[Excerpts from a dataset]
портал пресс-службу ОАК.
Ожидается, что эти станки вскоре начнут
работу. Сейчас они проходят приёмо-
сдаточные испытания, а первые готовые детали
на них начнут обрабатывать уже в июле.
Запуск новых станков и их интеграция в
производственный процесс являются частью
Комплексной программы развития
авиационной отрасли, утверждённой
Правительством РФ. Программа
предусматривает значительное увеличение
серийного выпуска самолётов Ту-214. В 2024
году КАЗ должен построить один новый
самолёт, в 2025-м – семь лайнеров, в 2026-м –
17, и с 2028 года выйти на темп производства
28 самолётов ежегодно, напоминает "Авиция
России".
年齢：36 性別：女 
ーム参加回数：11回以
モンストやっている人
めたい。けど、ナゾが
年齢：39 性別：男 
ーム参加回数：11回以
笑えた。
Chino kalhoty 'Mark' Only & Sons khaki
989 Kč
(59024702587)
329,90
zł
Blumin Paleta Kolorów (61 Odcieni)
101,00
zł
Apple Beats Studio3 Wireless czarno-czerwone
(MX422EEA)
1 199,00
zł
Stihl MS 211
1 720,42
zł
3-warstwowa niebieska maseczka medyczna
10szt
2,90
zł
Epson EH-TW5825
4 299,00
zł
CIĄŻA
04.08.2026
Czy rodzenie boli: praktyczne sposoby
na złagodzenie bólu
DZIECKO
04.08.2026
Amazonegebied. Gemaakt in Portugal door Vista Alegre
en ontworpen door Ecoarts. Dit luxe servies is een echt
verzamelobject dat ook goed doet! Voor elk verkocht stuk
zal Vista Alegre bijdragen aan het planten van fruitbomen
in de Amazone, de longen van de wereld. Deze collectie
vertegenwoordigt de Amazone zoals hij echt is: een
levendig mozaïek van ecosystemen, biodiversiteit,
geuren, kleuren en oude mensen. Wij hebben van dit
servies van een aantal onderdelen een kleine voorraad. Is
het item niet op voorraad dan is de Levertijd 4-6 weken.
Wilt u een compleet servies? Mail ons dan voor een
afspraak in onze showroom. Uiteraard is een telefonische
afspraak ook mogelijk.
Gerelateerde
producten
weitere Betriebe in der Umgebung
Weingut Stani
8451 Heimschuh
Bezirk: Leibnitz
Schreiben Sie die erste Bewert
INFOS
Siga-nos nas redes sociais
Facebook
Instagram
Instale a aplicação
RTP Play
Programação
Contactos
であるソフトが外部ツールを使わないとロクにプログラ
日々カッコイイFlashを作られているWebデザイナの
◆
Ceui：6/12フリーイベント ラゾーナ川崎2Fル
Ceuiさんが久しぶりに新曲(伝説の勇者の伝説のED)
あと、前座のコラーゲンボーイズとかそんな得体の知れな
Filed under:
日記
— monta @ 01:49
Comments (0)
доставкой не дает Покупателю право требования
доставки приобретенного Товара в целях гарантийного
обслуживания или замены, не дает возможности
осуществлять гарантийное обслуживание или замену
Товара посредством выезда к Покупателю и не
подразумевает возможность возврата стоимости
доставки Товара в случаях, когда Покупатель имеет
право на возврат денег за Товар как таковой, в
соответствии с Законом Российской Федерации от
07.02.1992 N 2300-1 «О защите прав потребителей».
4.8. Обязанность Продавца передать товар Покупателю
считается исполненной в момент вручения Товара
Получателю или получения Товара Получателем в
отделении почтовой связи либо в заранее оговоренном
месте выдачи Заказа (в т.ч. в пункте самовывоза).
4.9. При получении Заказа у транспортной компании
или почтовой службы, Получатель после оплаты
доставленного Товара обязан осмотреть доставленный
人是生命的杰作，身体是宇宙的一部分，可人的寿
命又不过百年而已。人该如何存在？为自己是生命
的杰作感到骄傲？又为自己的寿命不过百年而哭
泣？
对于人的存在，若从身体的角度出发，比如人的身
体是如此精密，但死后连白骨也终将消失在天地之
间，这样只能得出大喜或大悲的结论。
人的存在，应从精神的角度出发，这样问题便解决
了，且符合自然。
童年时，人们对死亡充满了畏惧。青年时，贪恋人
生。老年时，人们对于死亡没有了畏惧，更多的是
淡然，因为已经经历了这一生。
...
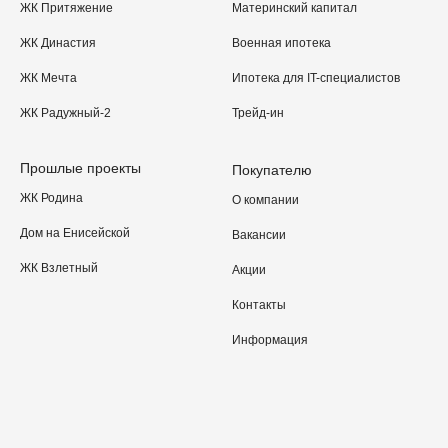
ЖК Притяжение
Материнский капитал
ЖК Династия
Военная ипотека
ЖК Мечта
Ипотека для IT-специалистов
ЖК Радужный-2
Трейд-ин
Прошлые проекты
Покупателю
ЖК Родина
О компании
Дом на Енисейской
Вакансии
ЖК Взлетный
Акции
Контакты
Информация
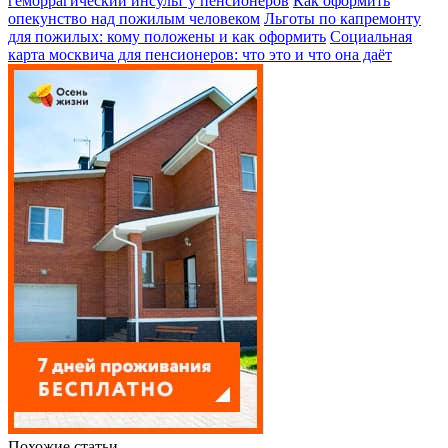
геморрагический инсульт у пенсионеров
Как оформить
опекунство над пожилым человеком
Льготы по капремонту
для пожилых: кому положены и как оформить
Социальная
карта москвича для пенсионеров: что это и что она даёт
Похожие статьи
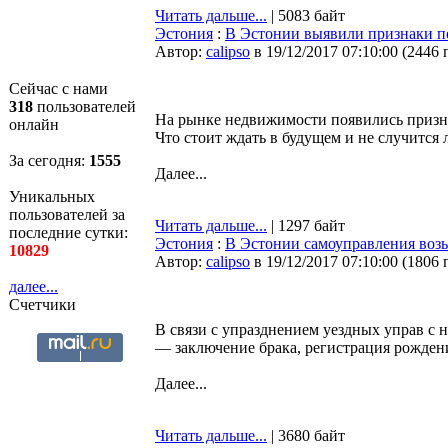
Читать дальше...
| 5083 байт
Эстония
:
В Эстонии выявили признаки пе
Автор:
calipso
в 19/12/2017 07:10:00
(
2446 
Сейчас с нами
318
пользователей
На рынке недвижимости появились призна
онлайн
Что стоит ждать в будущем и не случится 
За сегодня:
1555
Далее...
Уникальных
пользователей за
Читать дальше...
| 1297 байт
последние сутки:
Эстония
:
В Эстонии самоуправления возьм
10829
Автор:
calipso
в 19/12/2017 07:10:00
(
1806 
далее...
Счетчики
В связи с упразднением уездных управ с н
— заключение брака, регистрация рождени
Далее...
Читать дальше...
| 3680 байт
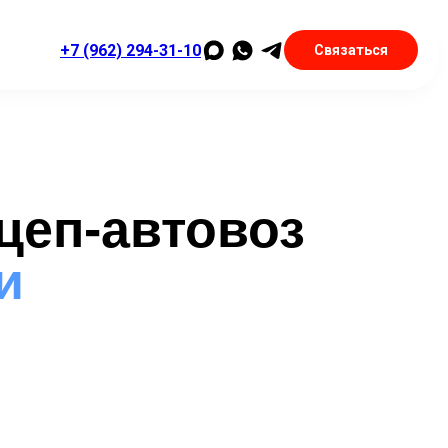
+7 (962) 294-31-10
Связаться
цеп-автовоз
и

* [What you will do] Restate word for word the lines of the data above, starting at the line containing "Товара посредством выезда к Покупателю и не" and ending at the line containing "соответствии с Законом", both included, and nothing more.

* [The completed task]
Товара посредством выезда к Покупателю и не
подразумевает возможность возврата стоимости
доставки Товара в случаях, когда Покупатель имеет
право на возврат денег за Товар как таковой, в
соответствии с Законом Российской Федерации от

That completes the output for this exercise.